§ WHAT THE TASK ASKS: Count the lines in the entries below that include the word "onunla". Give nothing but the number.

::::::

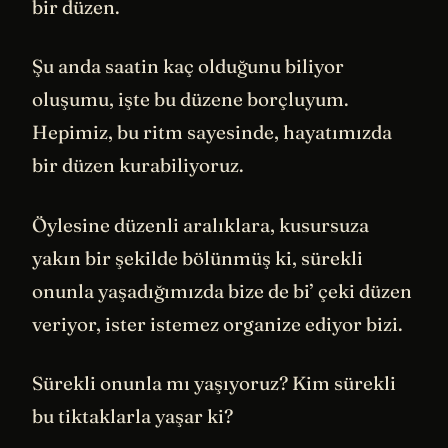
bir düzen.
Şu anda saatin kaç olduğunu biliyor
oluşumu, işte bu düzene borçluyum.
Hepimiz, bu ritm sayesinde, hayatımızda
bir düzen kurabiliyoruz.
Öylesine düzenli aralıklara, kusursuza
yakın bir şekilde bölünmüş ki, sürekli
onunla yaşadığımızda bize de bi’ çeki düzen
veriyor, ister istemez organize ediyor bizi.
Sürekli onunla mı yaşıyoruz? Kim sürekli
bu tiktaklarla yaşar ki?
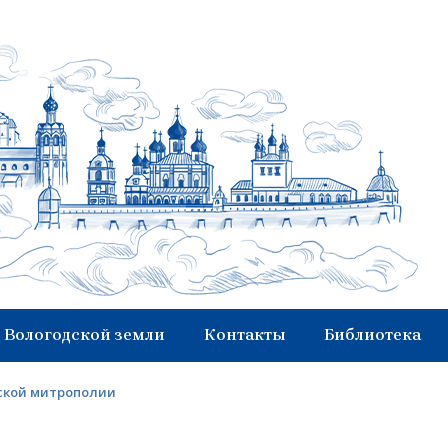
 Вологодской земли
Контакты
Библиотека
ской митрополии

::::::

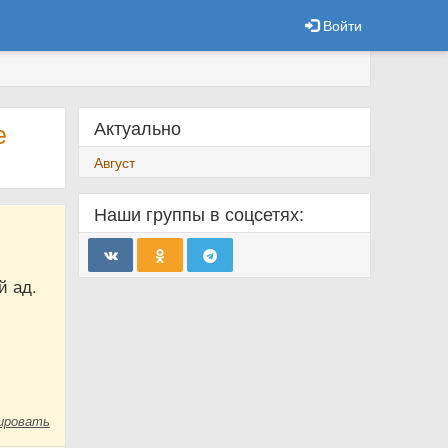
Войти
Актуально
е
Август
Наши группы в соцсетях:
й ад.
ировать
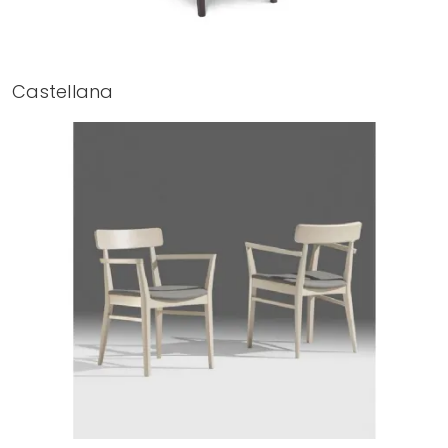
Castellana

::::::

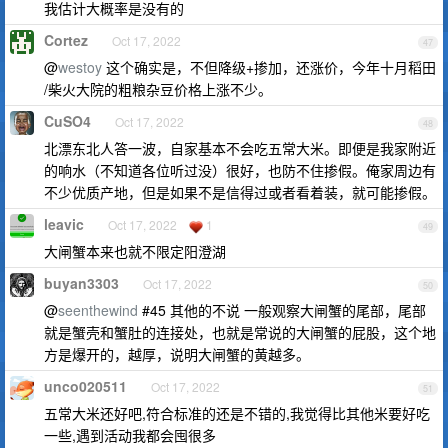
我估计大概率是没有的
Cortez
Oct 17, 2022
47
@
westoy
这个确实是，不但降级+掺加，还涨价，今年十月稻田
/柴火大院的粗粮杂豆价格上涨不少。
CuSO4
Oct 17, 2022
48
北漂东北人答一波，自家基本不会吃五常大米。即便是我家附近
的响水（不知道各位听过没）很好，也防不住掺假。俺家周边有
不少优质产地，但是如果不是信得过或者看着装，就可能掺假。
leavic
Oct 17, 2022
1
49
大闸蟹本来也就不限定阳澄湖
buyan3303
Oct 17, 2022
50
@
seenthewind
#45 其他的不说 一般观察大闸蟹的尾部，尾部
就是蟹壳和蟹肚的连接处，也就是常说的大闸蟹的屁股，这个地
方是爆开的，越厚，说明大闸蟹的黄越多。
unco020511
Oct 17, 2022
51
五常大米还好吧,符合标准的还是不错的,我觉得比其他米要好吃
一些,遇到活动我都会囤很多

::::::

§ OUTPUT: 2